Thorn14 said:
EyeReaper said:
The whole "This is/is not" a game argument has been a long and hard battle I've fought for years. It's really gotten to the point where I dislike telling people about VN's because I'm so sick of being told "Katawa/Hatoful/Fate Stay Night/Clannad/Magical Diary/Ace Attorney isn't a real game! It's just sprites and text!"
The worst part is, most Dating Sims do have failure states. There are game overs and Bad endings. I mean, obviously. I don't even know why they keep being brought up here
Walking simulators, on the otherhand, I can't speak for. I've never played one, and I don't plan on it. I won't debate their credibility as games, but they just don't look entertaining.
Thank God for a tv that look like an apple
Whats wrong with Visual Novels not actually being games? (Ace Attorney is a game though because of puzzle solving and such)
That doesn't diminish them in anyway.
Actually, thinking about it, it's not just about the diminishment of the games.
The definition of gamer is defined as people who play games. If we say certain genres of games(experiences, whatever) aren't games, we can say certain people aren't gamers and their makers aren't game developers. If you like visual novels and walking simulators and play them more than other games and play other games only occasionally, why should you be considered a nongamer, and therefore not worthy of attention or consideration when discussing development of games, when you likely dedicate as much time to or more to these sort of experiences?
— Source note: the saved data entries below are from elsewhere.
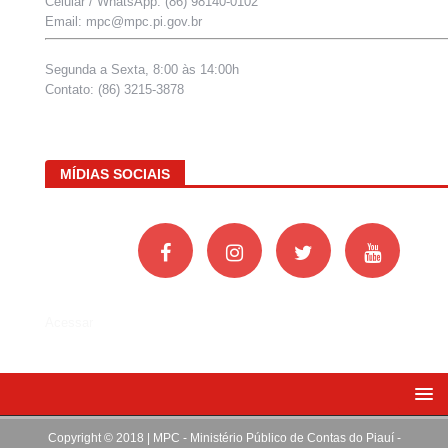
Celular / WhatsApp: (86) 98140-0102
Email: mpc@mpc.pi.gov.br
Segunda a Sexta, 8:00 às 14:00h
Contato: (86) 3215-3878
MÍDIAS SOCIAIS
Acessar
Copyright © 2018 | MPC - Ministério Público de Contas do Piauí -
If you take the time to actually make these games(experiences, whatever), why shouldn't you be considered a game developer as much as anyone else who put their time to these issues?
Also, such distinctions between the two potentially leads to adding elements to these non-games that ultimately wouldn't improve them to be considered valid by these people who claim these genres aren't games. The Stanley Parable wouldn't have been improved (and I argue it would have been harmed) by adding failure states, but it would have become a game, making people who play it gamers and the people who made it game developers.
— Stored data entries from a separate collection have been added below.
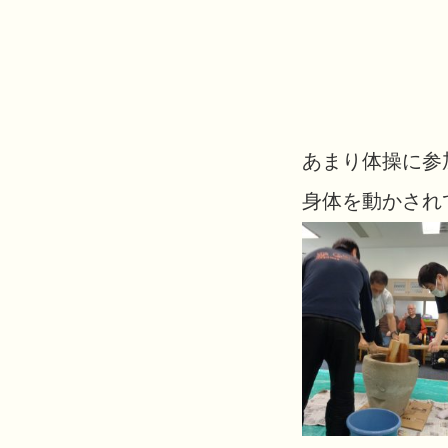
あまり体操に参
身体を動かされ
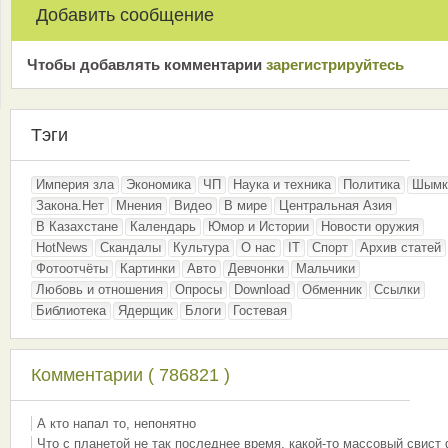
Добавить сообщение
Чтобы добавлять комментарии
зарeгиcтрирyйтeсь
Тэги
Империя зла
Экономика
ЧП
Наука и техника
Политика
Шымк
Закона.Нет
Мнения
Видео
В мире
Центральная Азия
В Казахстане
Календарь
Юмор и Истории
Новости оружия
HotNews
Скандалы
Культура
О нас
IT
Спорт
Архив статей
Фотоотчёты
Картинки
Авто
Девчонки
Мальчики
Любовь и отношения
Опросы
Download
Обменник
Ссылки
Библиотека
Ядерщик
Блоги
Гостевая
Комментарии ( 786821 )
А кто напал то, непонятно
Что с планетой не так последнее время, какой-то массовый свист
Finally, as much as I hate to bring it up and bring bile upon myself, I'm not going to censor myself on this because I feel this is an important point. This idea has the (intentional or unintentional) consequence of labeling some women-dominated genres among both buyers and developers as not part of the larger gaming scene. Gone Home was primarily developed by women, for example, and while I don't have statistics on me, I'd hazard a guess that the visual novel market has many female buyers and developers as well.
If people are going to ask why women supposedly don't make games and instead just complain about them (a discussion this forum went through pre-gamergate), why when women are actually making experiences that at the very require all the work of games if they aren't games themselves do we seek to define those games as non-games? When people ask "Why aren't women making games instead of complaining about them?" or "Why should we cater to women? they aren't important in the current market" do they
really just mean "Why aren't women making games to match my standards?" or "Why should we cater to women? Women don't play right kinds of games to matter to me"? If so, then both arguments are completely bunk courtesy of the definitional goalpost moving hidden beneath them, and there really is little reason to justify the current state of gaming and the industry for women.